What a comfort then to aspire to having a craft, a vehicle, as it were, for conveying words and ideas and pictures, moving them along by evocation as opposed to the kinds of descriptions that seem to fit more in instruction manuals than in stories and essays.  As you tap the gunwales of your craft before launching it or, often times having already set it afloat only to notice leaks, seepage, over lading, you are in a comfortable stream with the men and women whose works you have come to admire over the years and who have each in some special way added a sense of the yare-ness of their craft to the destination you intend when you set forth.  You have also learned from many of them the literary equivalent of an awareness you came by on your own.  An event or destination is never exactly as you anticipate; it is either far more pleasing than you'd supposed or far more dreadful than you'd suspected.  The point of arrival frequently changes when you use your vehicle.  This is because you may have made wrong turns or discovered a short cut or received information directing you to an unanticipated destination.

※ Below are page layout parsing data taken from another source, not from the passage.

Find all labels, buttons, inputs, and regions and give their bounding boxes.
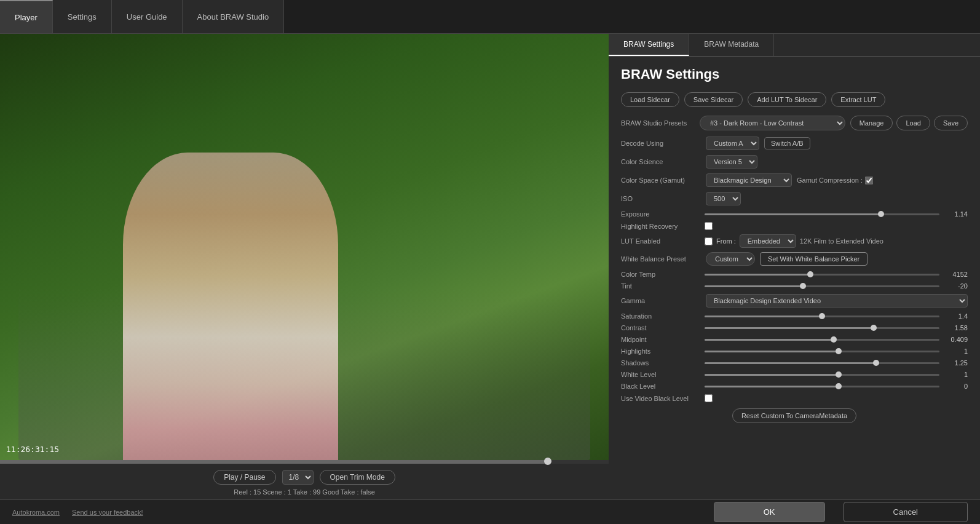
midpoint-slider[interactable] <box>705 339 939 341</box>
highlights-value: 1 <box>943 347 968 355</box>
open-trim-button[interactable]: Open Trim Mode <box>320 470 395 485</box>
shadows-row: Shadows 1.25 <box>621 359 968 367</box>
progress-fill <box>0 460 548 464</box>
highlight-recovery-row: Highlight Recovery <box>621 222 968 230</box>
add-lut-sidecar-button[interactable]: Add LUT To Sidecar <box>748 92 826 107</box>
color-temp-label: Color Temp <box>621 271 701 278</box>
reel-info: Reel : 15 Scene : 1 Take : 99 Good Take … <box>234 488 375 496</box>
tab-about[interactable]: About BRAW Studio <box>183 0 285 33</box>
midpoint-value: 0.409 <box>943 336 968 343</box>
main-content: 11:26:31:15 Play / Pause 1/8 Open Trim M… <box>0 34 980 499</box>
timecode: 11:26:31:15 <box>6 445 59 454</box>
tint-row: Tint -20 <box>621 282 968 290</box>
color-science-label: Color Science <box>621 158 701 165</box>
progress-knob[interactable] <box>544 458 551 465</box>
contrast-slider[interactable] <box>705 327 939 329</box>
color-space-label: Color Space (Gamut) <box>621 177 701 184</box>
progress-bar[interactable] <box>0 460 609 464</box>
color-temp-row: Color Temp 4152 <box>621 271 968 278</box>
use-video-black-row: Use Video Black Level <box>621 394 968 402</box>
lut-from-label: From : <box>716 237 736 245</box>
presets-row: BRAW Studio Presets #3 - Dark Room - Low… <box>621 116 968 130</box>
color-science-row: Color Science Version 5 <box>621 155 968 169</box>
play-pause-button[interactable]: Play / Pause <box>213 470 275 485</box>
black-level-label: Black Level <box>621 383 701 390</box>
black-level-value: 0 <box>943 383 968 390</box>
load-sidecar-button[interactable]: Load Sidecar <box>621 92 679 107</box>
manage-preset-button[interactable]: Manage <box>850 116 893 130</box>
highlight-recovery-checkbox[interactable] <box>705 222 713 230</box>
saturation-slider[interactable] <box>705 316 939 317</box>
white-balance-label: White Balance Preset <box>621 255 701 263</box>
wb-picker-button[interactable]: Set With White Balance Picker <box>760 252 867 266</box>
white-level-row: White Level 1 <box>621 371 968 378</box>
settings-panel: BRAW Settings BRAW Metadata BRAW Setting… <box>609 34 980 499</box>
preset-actions: Manage Load Save <box>850 116 968 130</box>
shadows-value: 1.25 <box>943 359 968 367</box>
tab-player[interactable]: Player <box>0 0 53 33</box>
decode-using-select[interactable]: Custom A <box>706 137 759 150</box>
white-balance-select[interactable]: Custom <box>706 252 755 266</box>
highlights-row: Highlights 1 <box>621 347 968 355</box>
gamma-label: Gamma <box>621 297 701 304</box>
highlights-slider[interactable] <box>705 351 939 352</box>
lut-enabled-checkbox[interactable] <box>705 237 713 245</box>
color-space-row: Color Space (Gamut) Blackmagic Design Ga… <box>621 173 968 187</box>
lut-source-select[interactable]: Embedded <box>740 234 796 248</box>
iso-select[interactable]: 500 <box>706 192 741 205</box>
color-science-select[interactable]: Version 5 <box>706 155 757 169</box>
load-preset-button[interactable]: Load <box>896 116 930 130</box>
controls-row: Play / Pause 1/8 Open Trim Mode <box>213 470 395 485</box>
highlights-label: Highlights <box>621 347 701 355</box>
speed-select[interactable]: 1/8 <box>282 470 314 485</box>
tint-label: Tint <box>621 282 701 290</box>
midpoint-row: Midpoint 0.409 <box>621 336 968 343</box>
white-level-slider[interactable] <box>705 374 939 376</box>
decode-using-row: Decode Using Custom A Switch A/B <box>621 137 968 150</box>
save-sidecar-button[interactable]: Save Sidecar <box>684 92 743 107</box>
tab-braw-settings[interactable]: BRAW Settings <box>609 34 689 56</box>
shadows-slider[interactable] <box>705 362 939 364</box>
tab-user-guide[interactable]: User Guide <box>112 0 183 33</box>
white-level-label: White Level <box>621 371 701 378</box>
settings-body: BRAW Settings Load Sidecar Save Sidecar … <box>609 57 980 499</box>
video-panel: 11:26:31:15 Play / Pause 1/8 Open Trim M… <box>0 34 609 499</box>
tint-slider[interactable] <box>705 285 939 287</box>
black-level-slider[interactable] <box>705 386 939 387</box>
ok-button[interactable]: OK <box>714 502 825 522</box>
cancel-button[interactable]: Cancel <box>844 502 968 522</box>
lut-name: 12K Film to Extended Video <box>800 237 883 245</box>
lut-enabled-row: LUT Enabled From : Embedded 12K Film to … <box>621 234 968 248</box>
website-link[interactable]: Autokroma.com <box>12 509 60 516</box>
gamut-compression-checkbox[interactable] <box>865 177 873 185</box>
gamma-select[interactable]: Blackmagic Design Extended Video <box>706 294 968 308</box>
contrast-row: Contrast 1.58 <box>621 324 968 331</box>
use-video-black-label: Use Video Black Level <box>621 395 701 402</box>
extract-lut-button[interactable]: Extract LUT <box>831 92 885 107</box>
presets-select[interactable]: #3 - Dark Room - Low Contrast <box>700 116 845 130</box>
decode-using-label: Decode Using <box>621 140 701 147</box>
white-balance-row: White Balance Preset Custom Set With Whi… <box>621 252 968 266</box>
shadows-label: Shadows <box>621 359 701 367</box>
color-temp-slider[interactable] <box>705 274 939 276</box>
exposure-row: Exposure 1.14 <box>621 210 968 218</box>
saturation-label: Saturation <box>621 312 701 320</box>
bottom-bar: Autokroma.com Send us your feedback! OK … <box>0 499 980 524</box>
video-frame <box>0 34 609 460</box>
iso-label: ISO <box>621 195 701 202</box>
reset-custom-button[interactable]: Reset Custom To CameraMetadata <box>732 408 856 423</box>
color-space-select[interactable]: Blackmagic Design <box>706 173 792 187</box>
white-level-value: 1 <box>943 371 968 378</box>
exposure-slider[interactable] <box>705 213 939 215</box>
lut-enabled-label: LUT Enabled <box>621 237 701 245</box>
tint-value: -20 <box>943 282 968 290</box>
tab-settings[interactable]: Settings <box>53 0 112 33</box>
tab-braw-metadata[interactable]: BRAW Metadata <box>689 34 774 56</box>
exposure-value: 1.14 <box>943 210 968 218</box>
use-video-black-checkbox[interactable] <box>705 394 713 402</box>
switch-ab-button[interactable]: Switch A/B <box>764 137 810 149</box>
save-preset-button[interactable]: Save <box>934 116 968 130</box>
settings-tabs: BRAW Settings BRAW Metadata <box>609 34 980 57</box>
feedback-link[interactable]: Send us your feedback! <box>72 509 143 516</box>
settings-title: BRAW Settings <box>621 66 968 82</box>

When you notice a dent or scratch in your vehicle, you take it to a body shop to have repairs made.  Even as you write this, you are aware of a dent on your Yaris, the scar of a falling branch in a wind storm.  There is also a slight scratch on a fender, the result of you miscalculating your closeness to a large boulder adjacent a neighborhood park where you walk and picnic with Sally.  Neither of these repairs will cause the vehicle to run any better.  You know that, but there is an innate sense of wanting to care for all vehicles you may have in your possession.  A vehicle is, after all, a tool, a cohort in getting you started, then delivered.  You would be in desperate straits if your record of departures and arrivals in your Yaris were of a kind with your departures into stories and essays, some of which have been years in the making.  The positive side of that is the way you have been dealing with these tools, these vehicles, these craft for years and are at a plateau right now where in the midst of one journey, you unexpectedly see the way to use portions or all of a journey on which you'd embarked in the past.

Tony Judt, a British historian, university professor, intellectual and cultural critic, just recently dead this past month from the Lou Gehrig disease, wanted his stone to read, "He wrote words."  His use of words was so precise and elegant that you felt a connection with his process, his craft.  Your hope for your craft is found in that old German word, yare:  quick, active, lively, graceful.